August 24, 2015

"I instantly decided I didn't want to live there anymore — and then I realized: Actually, I didn't want to live anywhere anymore."

No, it's not another suicide. It's a lady who lives on trains.
[Leonie Müller] bought a subscription that allows her to board every train in the country for free. Now, Müller washes her hair in the train bathroom and writes her college papers while traveling at a speed of up to 190 mph. She says that she enjoys the liberty she has experienced since she gave up her apartment. "I really feel at home on trains, and can visit so many more friends and cities. It's like being on vacation all the time," Müller said.... "I read, I write, I look out of the window and I meet nice people all the time. There's always something to do on trains"....
Questions: 1. Is this environmentally incorrect? 2. Is this worse than hoverboarding in the airport? 3. What about the people who aren't nice? 4. "There's always something to do on trains" includes stopping terrorism: Will she embrace the full panoply of the experience of life on trains?

20 comments:

Ignorance is Bliss said...

For some reason the term hobo does not appear in the article.

David said...

The train is going to go anyway so no environmental harm. Plus it's a European train and all European trains are environmentally good.

rehajm said...
This comment has been removed by the author.
rehajm said...

The flat-rate ticket costs her about $380, whereas she had to pay about $450 for her previous apartment

There's no mention if these costs are for comparable time periods but opportunity costs and inconveniences easily eat up the cost savings.

Laslo Spatula said...

In another case of me anticipating a soon-to-follow Althouse subject: The Splendor of Train Travel..

This is getting uncanny.

I am Laslo.

Sebastian said...

"Actually, I didn't want to live anywhere anymore."

Problem is, wherever she goes, she still has herself around.

Michael McClain said...

Some apparent mental issues, I think.

Peter said...

"The train is going to go anyway so no environmental harm."

Well, maybe, except that's sort of like the rationalization for riding a bus without paying the fare: so long as there's an empty seat in the bus, the marginal cost to the bus company is very close to zero. BUT, this only works so long as not too many people do it; at some point there's a need to run another bus, or add another car to the train.

Eric the Fruit Bat said...

If the trains are going fast enough she'll stay younger, longer.

YoungHegelian said...

Must be tough to walk the dog.

EMD said...

1. No. She's just a passenger not asking the train to go where it is not scheduled to go.
2. I don't understand this question
3. There are non-nice people everywhere. She doesn't have to interact with anyone she doesn't choose to.
4. We can only hope.

I think he story could be made into a movie. A small one, a probably independent/European art-house one. Or as a companion piece to The Terminal.

Thorley Winston said...

From the article it looks like she travels on the train but at night tries to sleep at the homes of her mother, grandmother or boyfriend.

Anonymous said...

Müller washes her hair in the train bathroom.

She washes only her hair?
Like the mattress girl, she needs her 5 seconds of fame to push her first novel/journal. But unlike the mattress girl, she hasn't accused anyone of rape.

The Cracker Emcee said...

"I really feel at home on trains, and can visit so many more friends"
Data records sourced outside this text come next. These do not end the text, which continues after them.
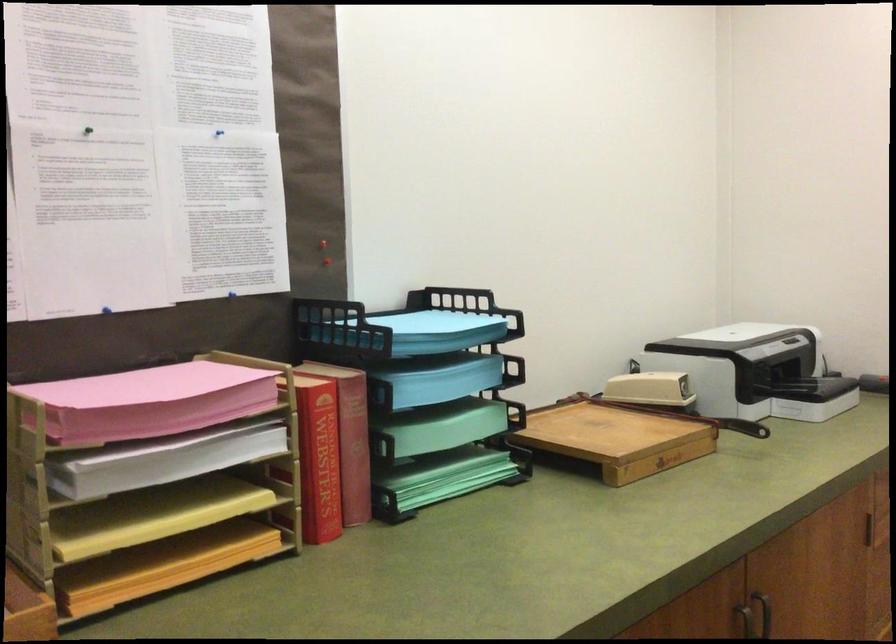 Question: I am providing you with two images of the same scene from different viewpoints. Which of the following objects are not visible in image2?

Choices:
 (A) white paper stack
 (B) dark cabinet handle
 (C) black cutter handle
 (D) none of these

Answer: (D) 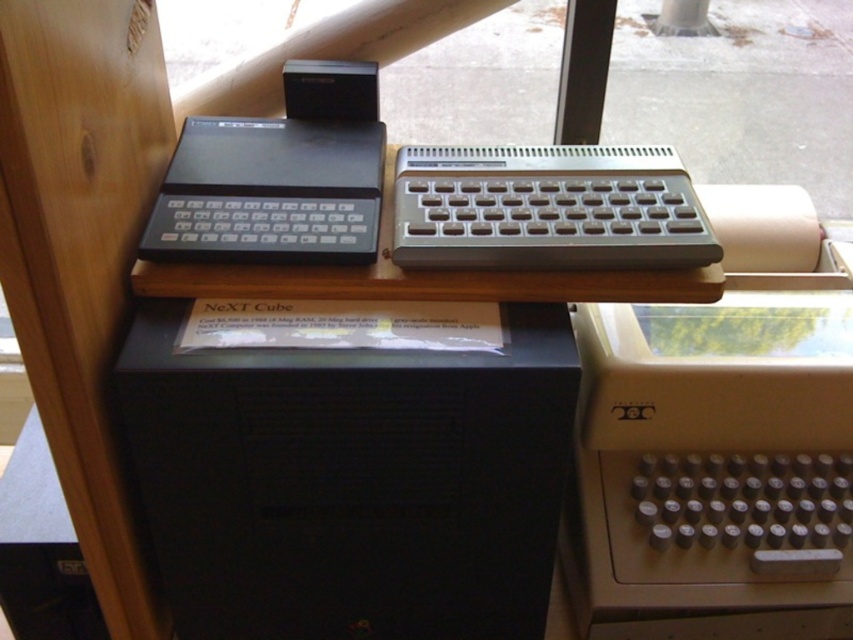 You are a museum visitor who wants to take a photo of the black plastic next cube at center and the metallic silver keyboard at center together in one frame. Based on their current positions, do you think they can fit in the camera view without moving anything?

The black plastic next cube at center and metallic silver keyboard at center are 7.11 inches apart from each other. Since the distance between them is relatively small, it is likely that both items can fit within the camera view without needing to adjust their positions.

You are a museum visitor who wants to take a photo of the black plastic next cube at center and the metallic silver keyboard at center. To ensure both are in the frame, which object should you position closer to the camera?

The black plastic next cube at center is positioned on the left side of metallic silver keyboard at center. To include both in the photo, position the camera so that the black plastic next cube at center is closer to the camera since it is on the left side, ensuring both are within the frame.

You are a museum visitor who wants to take a photo of the black plastic next cube at center and the black plastic keyboard at left. Since you want both items to be clearly visible in the frame, which object should you focus on to ensure proper focus given their sizes?

The black plastic next cube at center is bigger than the black plastic keyboard at left, so focusing on the larger object, the black plastic next cube at center, will help ensure both are in focus as it occupies more of the frame. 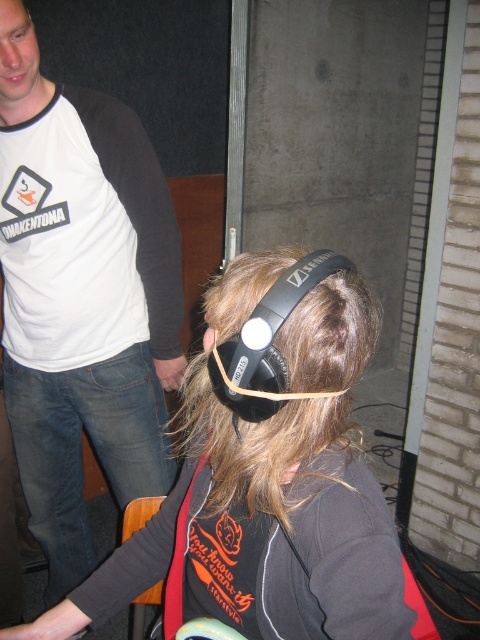 You are trying to place a new poster on the wall behind the two people. The poster is 1.2 meters wide. There is a space between the black matte headphones at center and the black matte headphones at upper center. Can the poster fit in that space horizontally?

The black matte headphones at center might be wider than the black matte headphones at upper center, but the description does not provide specific measurements for the width of the space between them. Without knowing the exact distance, it is uncertain if the 1.2 meter wide poster can fit horizontally in that space.

You are a delivery robot with a height of 1.2 meters. You are approaching the point at coordinates (190, 609) in the image. The scene shows two people in an indoor setting. The first person is seated with headphones, and the second is standing behind them. Will you collide with the standing person if you move to that point?

The distance of point (190, 609) from viewer is 94.90 centimeters. Since the standing person is behind the seated individual, the distance to the standing person would be greater than 94.90 cm. The robot is 1.2 meters tall, but the vertical position isn not specified. Assuming the robot moves forward to the point, it may not collide with the standing person if the distance is sufficient. However, without knowing the exact vertical placement, collision risk can not be fully determined. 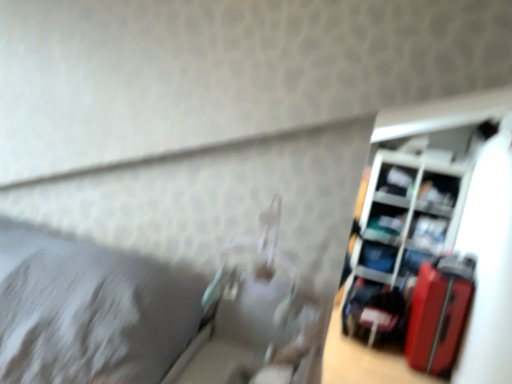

Living on trains, my ass. She's living off other people. Euro-bum.

Levi Starks said...

I have actually conceived of this idea but on a Greyhound bus. A better variety of destinations.

mikee said...

Up to 190 mph, but normally less than 30mph. Either fast or slow, she's going nowhere.

DrMaturin said...

Back in the 90's I calculated that you could live aboard a decent cruise ship for around $50,000 per year. This would cover all meals, entertainment, a gym and other amenities. Not sure what it would cost today but I'll bet not a lot more. Of course, you'd need to like the cruise ship scene, but for a retiree with a decent nest egg it could be appealing.

Paul Ciotti said...

When I was in college 50 years ago, kids on trips to Europe did the same thing. They'd get an unlimited travel pass so at that at night, when they'd normally be off to a hotel or youth hostel, they'd just take the train to a city say four hours away. As soon as they arrived, they'd take another train back. In the morning they'd wake up where they started from, having gotten a night's sleep for free.

Gahrie said...

but for a retiree with a decent nest egg it (living on a cruise ship) could be appealing.

I've read stories of people doing exactly this. But these people were going first class, and so spending a considerable more money.

gadfly said...

Where does she find a train that runs at 190 MPH in America? Metroliner service between New York and Washington supposedly had trains traveling at 200 MPH in the 1960s, but the fact is that average speeds were under 150 MPH. Today the Acela Express is our fastest train, but it reaches speeds up to 149 MPH in some sections of track in Rhode Island and Massachusetts.